Aussi, le peuple devait tremper un bouquet d’hysope dans le sang. Cela fait allusion au fait que les frères de Yossef trempèrent sa tunique dans le sang pour montrer qu’il avait été tué. La ’Hikré Lev ajoute qu’on met l’accent sur l’importance de consommer le Korban Pessa’h en famille, tous unis. C’est pour rectifier la terrible scission au sein de la famille de Yaacov Avinou. Cela nous aide également à comprendre pourquoi il fallait manger du Korban Pessa’h avant la plaie et non après. C’était un Tikoun (une réparation) au fait que les frères s’attablèrent sereinement après avoir jeté Yossef dans un puits, avant la vente. Pour rectifier ce repas pris dans la disparité, chaque famille doit consommer le Korban Pessa’h dans l’unité.

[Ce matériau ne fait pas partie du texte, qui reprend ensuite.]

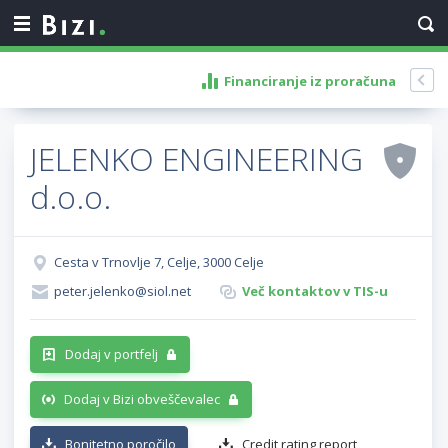
Financiranje iz proračuna
JELENKO ENGINEERING
d.o.o.
Cesta v Trnovlje 7, Celje, 3000 Celje
peter.jelenko@siol.net
Več kontaktov v TIS-u
Dodaj v portfelj
Dodaj v Bizi obveščevalec
Bonitetno poročilo
Credit rating report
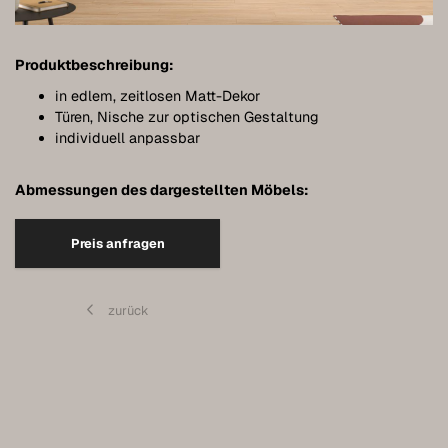
Meubles de salle de bains
Meubles sous pente
Produktbeschreibung:
Étagères murales suspendues
in edlem, zeitlosen Matt-Dekor
Türen, Nische zur optischen Gestaltung
Dressings
individuell anpassbar
Commodes
Abmessungen des dargestellten Möbels:
Étagères
Preis anfragen
Buffets
Armoires murales
zurück
Qualité de nos meubles
Références
Entretien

Le côté familial de la fête de Pessa’h est toujours d’actualité, surtout quand on pense aux retrouvailles familiales le soir du Séder et à la transmission de la tradition aux enfants. Qui plus est, l’accent mis sur l’unité ne se limite pas à la famille – nous avons l’habitude de donner une Tsédaka particulière (appelée Kim’ha Dépiss’ha) à nos frères en difficulté et dès le début du Séder, nous invitons les nécessiteux à venir manger avec nous.

Malheureusement, nous n’avons plus le Korban Pessa’h de nos jours, mais cette fête nous rappelle l’importance de l’unité au sein de la nation en général et de la famille en particulier. Il est malheureusement trop courant de voir des tensions familiales suppurer et entraîner des désagréments, voire pire... Cela peut provenir d’un sentiment de jalousie, d’une certaine arrogance, mais très souvent, c’est l’argent qui en est la cause. Il est fondamental de se souvenir de quelle que soit la somme en jeu et les arguments que l’on avance pour justifier sa cause (généralement les deux parties ont de quoi justifier leur position), il reste plus important de préserver l’unité familiale ! Les scissions au sein des familles ont de nombreuses conséquences négatives et la plupart des gens admettent que ce que ces tensions gâchent dépasse de loin toute perte monétaire. Les Mitsvot liées au Korban Pessa’h nous rappellent que nous ne fûmes dignes de sortir d’Égypte que lorsque nous avons réussi à nous unir en tant que peuple et que familles.

Puissions-nous tous mériter d’intérioriser cet enseignement et à le mettre en application dans nos vies.

 

[1] ’Hikré Lev, Chémot, Parachat Bo, Maamar 9.